Optimization case: DB performance problems caused by lack of overall planning

Last Update:2018-06-05 Source: Internet

Author: User

Developer on Alibaba Coud: Build your first app with APIs, SDKs, and tutorials on the Alibaba Cloud. Read more ＞

In the past few days, a customer's core database has been optimized. After the SQL statements with high resource consumption are optimized, the total number of physical reads and logical reads is reduced. After the customer feedback is optimized, the performance is improved, but there are still performance problems during business peak hours in some workdays.
We compared the performance data of poor service peak periods (that is, the problem period) with the normal service peak periods (that is, the baseline period), and found some problems:

The baseline Time period is from AM to AM on January 15, 626.2. The TPS (transaction volume per second) is 46 T/s, and the total DB Time for this period is (mins)

The problem period is from AM to AM on February 20,. the TPS is: 47 T/s (only 1 T/s more than the baseline period ), the total DB Time for this period is 2361.4 (mins)

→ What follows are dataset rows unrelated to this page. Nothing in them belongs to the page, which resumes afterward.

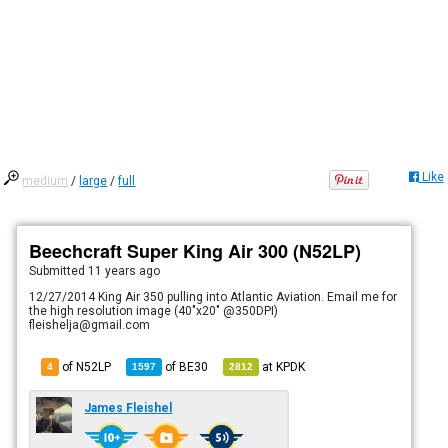
Like
medium
/
large
/
full
Beechcraft Super King Air 300 (N52LP)
Submitted
11 years ago
12/27/2014 King Air 350 pulling into Atlantic Aviation. Email me for
the high resolution image (40"x20" @350DPI)
fleishelja@gmail.com
of N52LP
of
BE30
at
KPDK
4
1597
2812
James Fleishel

It is also a one-hour sampling period. The total DB Time of the problem segment is nearly four times that of the baseline. By comparing the performance view of the two, we find that the single IO latency in the problem period is very high, as follows:
Event Waits Time (s) Avg wait (MS) % DB time Wait Class
Database CPU 2,082 55.42
Db file sequential read 62,140 774 12 20.61 User I/O
Direct path read 177,440 575 3 15.31 User I/O
Log file sync 17,486 145 8 3.86 Commit
Gc cr block 2-way 98,519 30 0 0.80 Cluster

In the baseline period, the read latency of a single sequence is 12 ms, the direct read latency is 3 ms, and the write latency of a single redolog is 8 ms,

Event Waits Time (s) Avg wait (MS) % DB time Wait Class
Direct path read 180,200 4,643 26 32.77 User I/O
Db file sequential read 55,483 2,286 41 16.13 User I/O
Database CPU 1,917 13.53
Gc buffer busy acquire 5,513 1,474 267 Cluster
Log file sync 17,541 1,298 74 9.16 Commit

In the problem period, the read latency of a single sequence is 41 ms, the direct read latency is 26 ms, And the redolog write latency is 74 ms.
(The recommended normal delay for a single IO in the Oracle document should be 0-20 ms; otherwise, the hardware needs to be upgraded ),
That is, when the business volume remains unchanged compared with the baseline period, the IO efficiency decreases significantly during the problem period, it is suspected that other business systems in the same RAID group on the storage layer may have a large number of IO operations during the problem period,
This results in a large IO latency for the system we are optimizing. Confirm with the customer's storage staff that this is indeed the case, the storage staff did not make a reasonable plan for the storage in combination with the database, just from the capacity management for their work convenience, divided and allocated LUN. This leads to performance problems. I think this problem exists in many enterprises. Poor cross-Department communication leads to no overall planning. In the end, DB will pay for the problem.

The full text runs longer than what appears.